Please print nothing but the lines from the one containing "Portionen: 4" to the final line below, exactly, and no pictures.
--
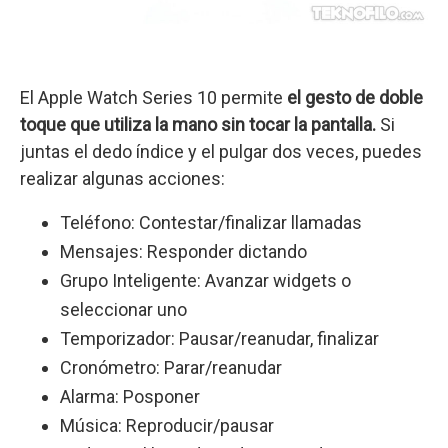
El Apple Watch Series 10 permite
el gesto de doble
toque que utiliza la mano sin tocar la pantalla.
Si
juntas el dedo índice y el pulgar dos veces, puedes
realizar algunas acciones:
Teléfono: Contestar/finalizar llamadas
Mensajes: Responder dictando
Grupo Inteligente: Avanzar widgets o
seleccionar uno
Temporizador: Pausar/reanudar, finalizar
Cronómetro: Parar/reanudar
Alarma: Posponer
Música: Reproducir/pausar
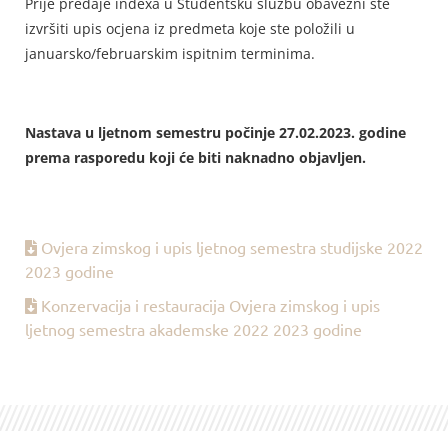
Prije predaje indexa u Studentsku službu obavezni ste
izvršiti upis ocjena iz predmeta koje ste položili u
januarsko/februarskim ispitnim terminima.
Nastava u ljetnom semestru počinje 27.02.2023. godine
prema rasporedu koji će biti naknadno objavljen.
Ovjera zimskog i upis ljetnog semestra studijske 2022
2023 godine
Konzervacija i restauracija Ovjera zimskog i upis
ljetnog semestra akademske 2022 2023 godine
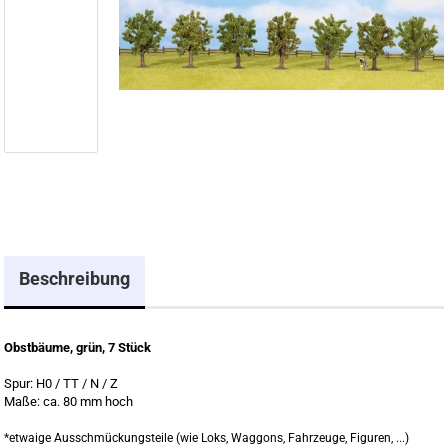
Beschreibung
Obstbäume, grün, 7 Stück
Spur: H0 / TT / N / Z
Maße: ca. 80 mm hoch
*etwaige Ausschmückungsteile (wie Loks, Waggons, Fahrzeuge, Figuren, ...)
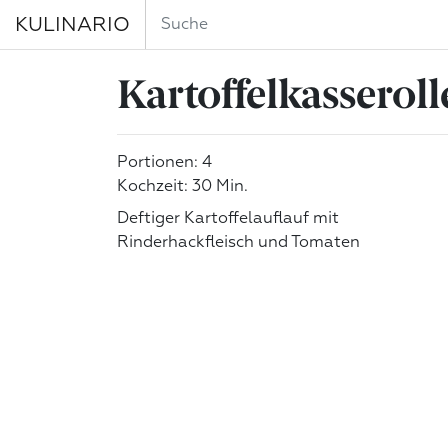
KULINARIO
Kartoffelkasseroll
Portionen: 4
Kochzeit: 30 Min.
Deftiger Kartoffelauflauf mit
Rinderhackfleisch und Tomaten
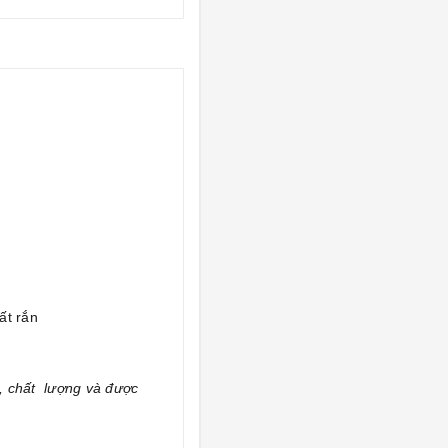
ất rắn
, chất lượng và được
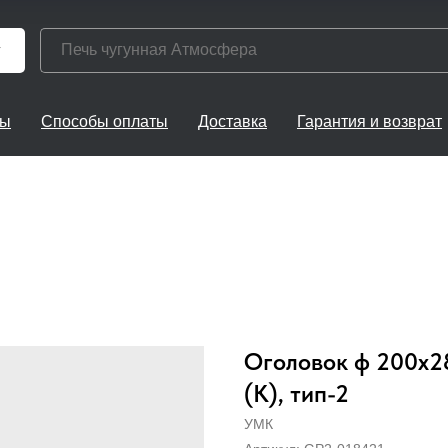
г
ты
Способы оплаты
Доставка
Гарантия и возврат
Оголовок ф 200х28
(К), тип-2
УМК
--
> _Final answer_:
Portionen: 4
Kochzeit: 30 Min.
Deftiger Kartoffelauflauf mit
Rinderhackfleisch und Tomaten
ất rắn
, chất lượng và được
г
ты
Способы оплаты
Доставка
Гарантия и возврат
Оголовок ф 200х28
(К), тип-2
УМК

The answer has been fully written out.